> DATA TO USE:
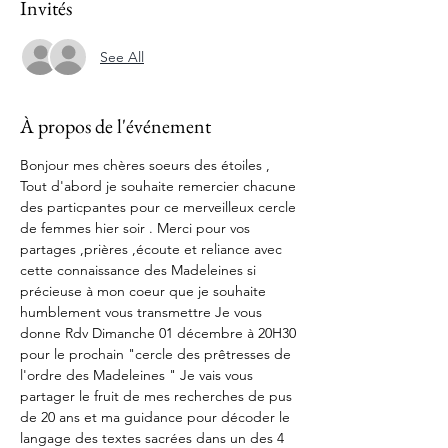
Invités
See All
À propos de l'événement
Bonjour mes chères soeurs des étoiles , 
Tout d'abord je souhaite remercier chacune 
des particpantes pour ce merveilleux cercle 
de femmes hier soir . Merci pour vos 
partages ,prières ,écoute et reliance avec 
cette connaissance des Madeleines si 
précieuse à mon coeur que je souhaite 
humblement vous transmettre Je vous 
donne Rdv Dimanche 01 décembre à 20H30 
pour le prochain "cercle des prêtresses de 
l'ordre des Madeleines " Je vais vous 
partager le fruit de mes recherches de pus 
de 20 ans et ma guidance pour décoder le 
langage des textes sacrées dans un des 4 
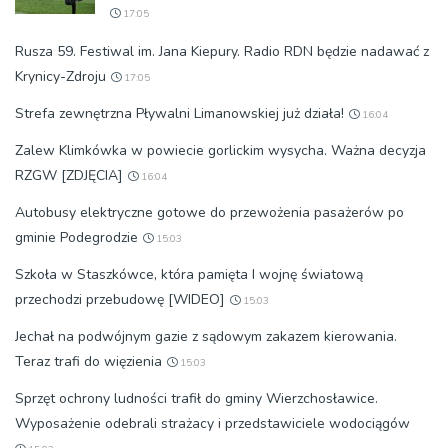
17:05
Rusza 59. Festiwal im. Jana Kiepury. Radio RDN będzie nadawać z
Krynicy-Zdroju
17:05
Strefa zewnętrzna Pływalni Limanowskiej już działa!
16:04
Zalew Klimkówka w powiecie gorlickim wysycha. Ważna decyzja
RZGW [ZDJĘCIA]
16:04
Autobusy elektryczne gotowe do przewożenia pasażerów po
gminie Podegrodzie
15:03
Szkoła w Staszkówce, która pamięta I wojnę światową
przechodzi przebudowę [WIDEO]
15:03
Jechał na podwójnym gazie z sądowym zakazem kierowania.
Teraz trafi do więzienia
15:03
Sprzęt ochrony ludności trafił do gminy Wierzchosławice.
Wyposażenie odebrali strażacy i przedstawiciele wodociągów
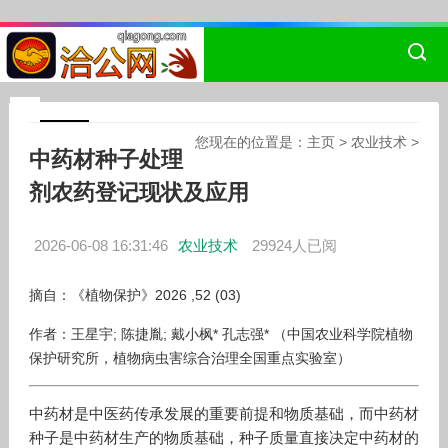
您现在的位置是：
主页
>
农业技术
>
中药材种子处理
剂农药登记现状及应用
2026-06-08 16:31:46
农业技术
29924人已阅
摘自：《植物保护》2026 ,52 (03)
作者：王星宇; 陈捷胤; 戴小枫* 孔志强* （中国农业科学院植物
保护研究所，植物病虫害综合治理全国重点实验室）
中药材是中医药传承发展的重要前提和物质基础，而中药材
种子是中药材生产的物质基础，种子质量直接决定中药材的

> WHAT IS NEEDED: When a record holds a picture, leave that picture out; copy the rest verbatim.

> RESPONSE TO THIS EXERCISE:
Invités
See All
À propos de l'événement
Bonjour mes chères soeurs des étoiles , 
Tout d'abord je souhaite remercier chacune 
des particpantes pour ce merveilleux cercle 
de femmes hier soir . Merci pour vos 
partages ,prières ,écoute et reliance avec 
cette connaissance des Madeleines si 
précieuse à mon coeur que je souhaite 
humblement vous transmettre Je vous 
donne Rdv Dimanche 01 décembre à 20H30 
pour le prochain "cercle des prêtresses de 
l'ordre des Madeleines " Je vais vous 
partager le fruit de mes recherches de pus 
de 20 ans et ma guidance pour décoder le 
langage des textes sacrées dans un des 4 
17:05
Rusza 59. Festiwal im. Jana Kiepury. Radio RDN będzie nadawać z
Krynicy-Zdroju
17:05
Strefa zewnętrzna Pływalni Limanowskiej już działa!
16:04
Zalew Klimkówka w powiecie gorlickim wysycha. Ważna decyzja
RZGW [ZDJĘCIA]
16:04
Autobusy elektryczne gotowe do przewożenia pasażerów po
gminie Podegrodzie
15:03
Szkoła w Staszkówce, która pamięta I wojnę światową
przechodzi przebudowę [WIDEO]
15:03
Jechał na podwójnym gazie z sądowym zakazem kierowania.
Teraz trafi do więzienia
15:03
Sprzęt ochrony ludności trafił do gminy Wierzchosławice.
Wyposażenie odebrali strażacy i przedstawiciele wodociągów
您现在的位置是：
主页
>
农业技术
>
中药材种子处理
剂农药登记现状及应用
2026-06-08 16:31:46
农业技术
29924人已阅
摘自：《植物保护》2026 ,52 (03)
作者：王星宇; 陈捷胤; 戴小枫* 孔志强* （中国农业科学院植物
保护研究所，植物病虫害综合治理全国重点实验室）
中药材是中医药传承发展的重要前提和物质基础，而中药材
种子是中药材生产的物质基础，种子质量直接决定中药材的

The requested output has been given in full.